MLOps for Generative AI
Operationalizing Generative AI
Lifecycle of Generative AI system
- Discover
Finding the right tool for the job:
- Quality : How good is the model at actually doing what we need it to do (Benchmark scores, latency, costs, legal and compliance considerations etc.)
- Vertex Model Garden : Collection of a lot of models at one place to choose from
- Develop and Experiment
- Refinement of data, playing around with the model, evaluating the results
- Evaluate
- Deploy
- Govern
Prompted Model Component
- In traditional AI, we have a model and input and we are good to go
- But in Generative AI, we have an extra layer The Prompt. Often, we use a prompt template (Structured way of providing instructions and information to the model)

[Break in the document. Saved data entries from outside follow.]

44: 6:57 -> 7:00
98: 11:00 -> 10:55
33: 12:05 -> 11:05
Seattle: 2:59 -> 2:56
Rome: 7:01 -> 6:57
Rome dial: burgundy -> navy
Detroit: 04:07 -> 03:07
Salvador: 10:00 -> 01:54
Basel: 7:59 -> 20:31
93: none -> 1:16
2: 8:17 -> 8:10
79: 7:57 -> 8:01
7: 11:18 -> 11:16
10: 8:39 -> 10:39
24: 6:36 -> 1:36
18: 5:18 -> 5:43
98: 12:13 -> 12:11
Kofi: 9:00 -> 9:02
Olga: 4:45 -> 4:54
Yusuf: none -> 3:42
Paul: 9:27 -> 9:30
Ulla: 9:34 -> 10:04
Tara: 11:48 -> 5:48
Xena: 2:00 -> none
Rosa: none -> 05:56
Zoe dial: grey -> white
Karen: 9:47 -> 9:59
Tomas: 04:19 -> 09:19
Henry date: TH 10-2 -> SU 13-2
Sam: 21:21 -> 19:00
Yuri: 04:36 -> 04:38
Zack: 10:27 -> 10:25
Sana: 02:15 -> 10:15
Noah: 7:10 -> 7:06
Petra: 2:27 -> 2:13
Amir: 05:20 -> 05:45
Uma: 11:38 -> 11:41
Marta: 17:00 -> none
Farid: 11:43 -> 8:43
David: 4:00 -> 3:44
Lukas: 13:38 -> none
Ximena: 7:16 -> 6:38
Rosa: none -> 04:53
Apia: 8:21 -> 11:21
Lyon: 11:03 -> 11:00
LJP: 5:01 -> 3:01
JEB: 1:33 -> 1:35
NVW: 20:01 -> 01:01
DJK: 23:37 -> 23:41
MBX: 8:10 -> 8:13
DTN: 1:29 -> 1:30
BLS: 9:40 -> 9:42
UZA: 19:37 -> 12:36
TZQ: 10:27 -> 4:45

- It’s the combination of the model and the prompt
Chain & Augment
- Connecting multiple prompted model components together along with calls to some external APIs, custom logic etc. all working together to solve complex problems
- Commonly known chaining pattern :
- RAG : Deals with the recency issue and hallucination, at the time of query we feed the relevant information to the model. Helps ground the model’s response
- Agents : They use the LLM as brain and interact with different tools. They can take actions based on the information they’re processing
- VertexAI helps build and manage these chains (Has integration with LangChain)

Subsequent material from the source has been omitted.